Have old pole weapon. need help with idenification, and reading Kanli. Blade about 31 inches, 2 inches width (3.25 inches at hook), 7/16 inch wide. pole not original but is 31 inches long. Never had pole off.  Thanks for any help

----------


## Max C.

Doesn't look Japanese to me, possibly Chinese?

----------


## Mark McMorrow

Chinese for sure.  Characters say something about a 'red flag'.  Shifting this to the appropriate forum...

----------


## clifford w

Mark, on the old Yari, I had a Japanese historian look at it. She could not read it very good but did as you and said  "red",  "flag". "Hang". Could not read anything else. You both must be very good to get that much because I have found noone else to read it at all. Thanks, hope someone can confirm and read the rest.

----------


## Hon Cheah

I could be wrong but I was wondering if the phrase "正紅旗" has something to do with the plain red banner, one of the banners in the Manchu eight banner system?

As for "漢" (han), it just means Chinese.

Hope that helps a little.

Can't really read the second picture, but I am guessing it is 得 (de)?

----------


## clifford w

Hon, thanks for the help. What would the "de" mean. The Japanese lady said this might be "e" or maybe "toku". You probably know better because she was not sure if Chinese or Japanese. If possible let me know what either may mean. Thanks again.

----------


## Sancar Ozer

I know almost nothing about South East Asian polearms but From what I can see from the picture above( if my eyes don't betray me), this blade looks like it has some good quality steel; might it be wootz? New close-up pictures of the blade might be helpful to determine that. And if it is wootz, this might be helpful to narrow its origin.

----------


## Christopher Treichel

looks like a guandao... chinese polearm... take a look at the ones in this pic.

----------


## Timo Nieminen

> I could be wrong but I was wondering if the phrase "正紅旗" has something to do with the plain red banner, one of the banners in the Manchu eight banner system?
> 
> As for "漢" (han), it just means Chinese.


That will be it - the weapon would have been carried by a soldier in the Chinese (Plain) Red Banner. Some good concise info on the Qing Banners at http://en.wikipedia.org/wiki/Eight_Banners .

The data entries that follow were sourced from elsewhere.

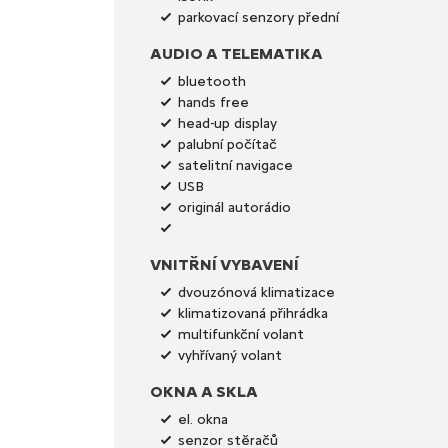
parkovací senzory přední
AUDIO A TELEMATIKA
bluetooth
hands free
head-up display
palubní počítač
satelitní navigace
USB
originál autorádio
VNITŘNÍ VYBAVENÍ
dvouzónová klimatizace
klimatizovaná přihrádka
multifunkční volant
vyhřívaný volant
OKNA A SKLA
el. okna
senzor stěračů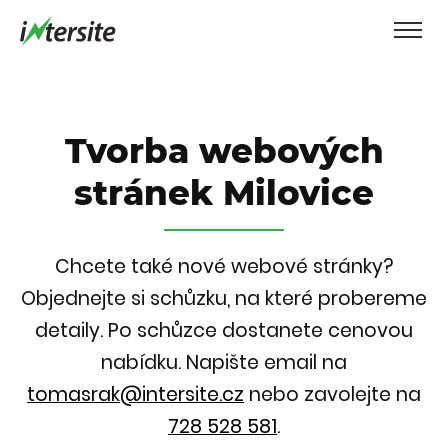
Tvorba webových
stránek Milovice
Chcete také nové webové stránky?
Objednejte si schůzku, na které probereme
detaily. Po schůzce dostanete cenovou
nabídku.
Napište email na
tomasrak@intersite.cz
nebo zavolejte na
728 528 581
.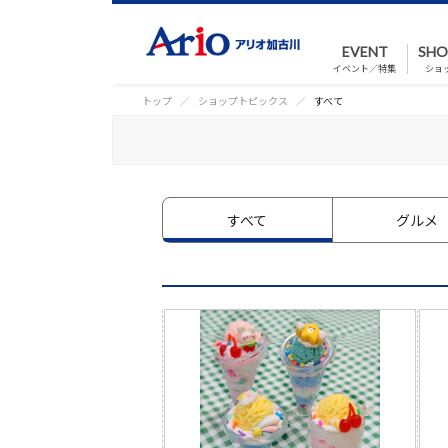
EVENT
SHO
イベント／特集
ショ
トップ
ショップトピックス
すべて
すべて
グルメ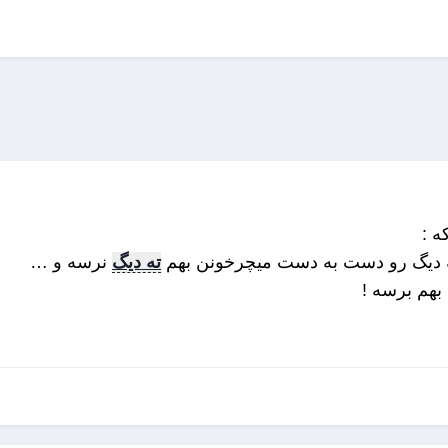
ه :
 دیگ رو دست به دست میچرخونن بهم
ته دیگ
نرسه و …
 بهم برسه !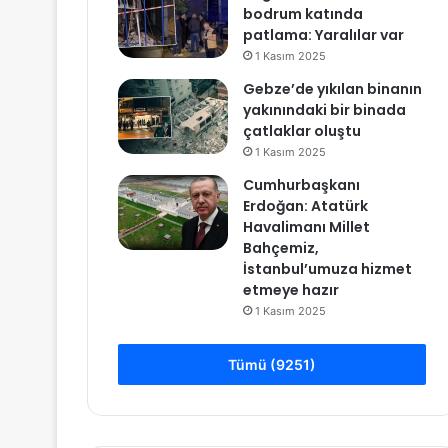
bodrum katında
patlama: Yaralılar var
1 Kasım 2025
Gebze’de yıkılan binanın
yakınındaki bir binada
çatlaklar oluştu
1 Kasım 2025
Cumhurbaşkanı
Erdoğan: Atatürk
Havalimanı Millet
Bahçemiz,
İstanbul’umuza hizmet
etmeye hazır
1 Kasım 2025
Tümü (9251)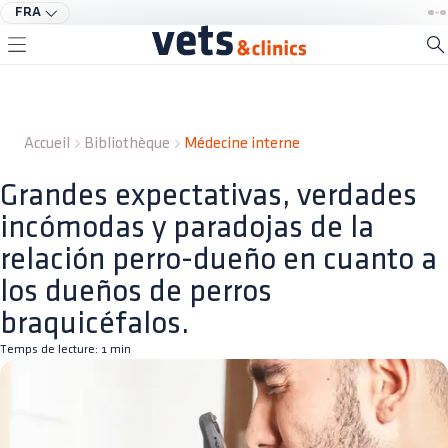
FRA
Accueil
Bibliothèque
Médecine interne
Grandes expectativas, verdades
incómodas y paradojas de la
relación perro-dueño en cuanto a
los dueños de perros
braquicéfalos.
Temps de lecture:
1
min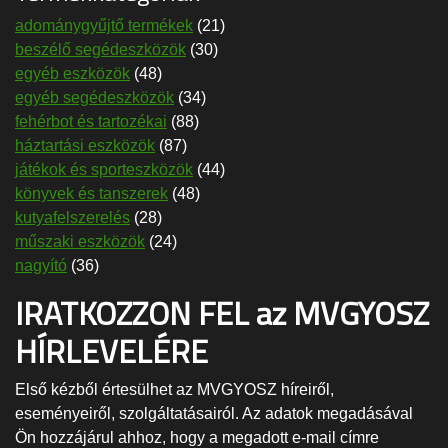
adománygyűjtő termékek
(21)
beszélő segédeszközök
(30)
egyéb eszközök
(48)
egyéb segédeszközök
(34)
fehérbot és tartozékai
(88)
háztartási eszközök
(87)
játékok és sporteszközök
(44)
könyvek és tanszerek
(48)
kutyafelszerelés
(28)
műszaki eszközök
(24)
nagyító
(36)
IRATKOZZON FEL az MVGYOSZ
HÍRLEVELÉRE
Első kézből értesülhet az MVGYOSZ híreiről,
eseményeiről, szolgáltatásairól. Az adatok megadásával
Ön hozzájárul ahhoz, hogy a megadott e-mail címre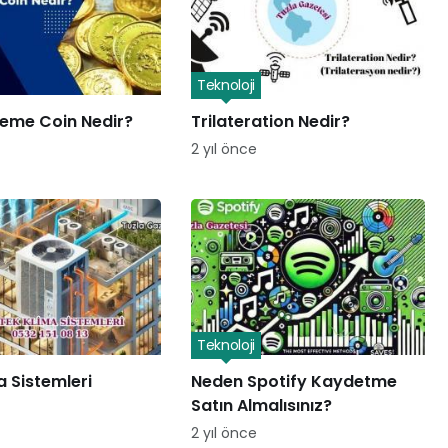
Teknoloji
eme Coin Nedir?
Trilateration Nedir?
2 yıl önce
Teknoloji
a Sistemleri
Neden Spotify Kaydetme
Satın Almalısınız?
2 yıl önce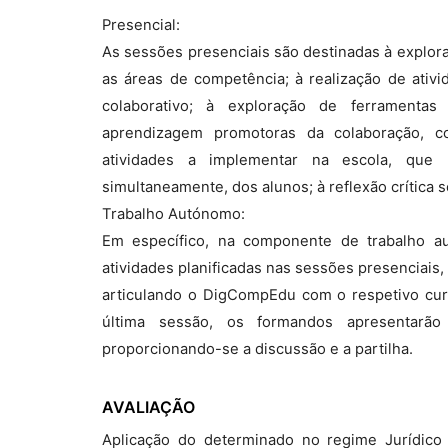
Presencial:
As sessões presenciais são destinadas à explor
as áreas de competência; à realização de ativi
colaborativo; à exploração de ferramentas
aprendizagem promotoras da colaboração, co
atividades a implementar na escola, qu
simultaneamente, dos alunos; à reflexão crítica 
Trabalho Autónomo:
Em específico, na componente de trabalho a
atividades planificadas nas sessões presenciais
articulando o DigCompEdu com o respetivo currí
última sessão, os formandos apresentarão 
proporcionando-se a discussão e a partilha.
AVALIAÇÃO
Aplicação do determinado no regime Jurídico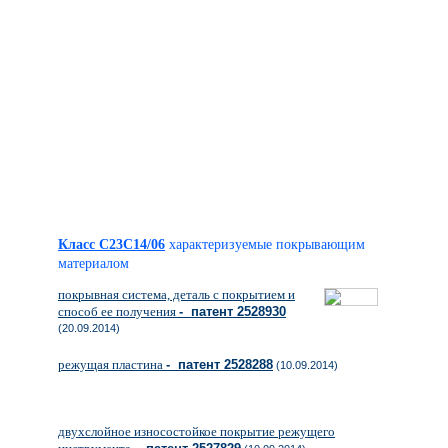
Класс C23C14/06
характеризуемые покрывающим
материалом
покрывная система, деталь с покрытием и
способ ее получения
- патент 2528930
(20.09.2014)
режущая пластина
- патент 2528288
(10.09.2014)
двухслойное износостойкое покрытие режущего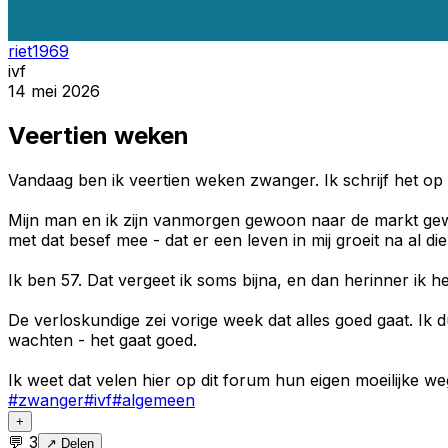
riet1969
ivf
14 mei 2026
Veertien weken
Vandaag ben ik veertien weken zwanger. Ik schrijf het op
Mijn man en ik zijn vanmorgen gewoon naar de markt gewee
met dat besef mee - dat er een leven in mij groeit na al 
Ik ben 57. Dat vergeet ik soms bijna, en dan herinner ik he
De verloskundige zei vorige week dat alles goed gaat. Ik 
wachten - het gaat goed.
Ik weet dat velen hier op dit forum hun eigen moeilijke weg 
#
zwanger
#
ivf
#
algemeen
+
💬
3
↗ Delen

This would date it to c. 1650-1850.

(This isn't a classic guandao (AKA yanyuedao) - too straight, too narrow. I've seen these types of polearms simply called "dao". Also perhaps pudao/podao, but the hook/notch is usually absent. Sometimes "dadao" (which just means "big sword".)

----------


## clifford w

Sancar, here are a couple more pictures of the blade. Was in this condition when I bought it. Been oiled and wrapped in closet for 40+ years.

----------


## clifford w

Thanks Christopher, Ihere is a some resemblance but except for the width of the blade. Surely someone has one like this, in better shape. There must have been a good many made. Really appreciate everyone helping ID this.

----------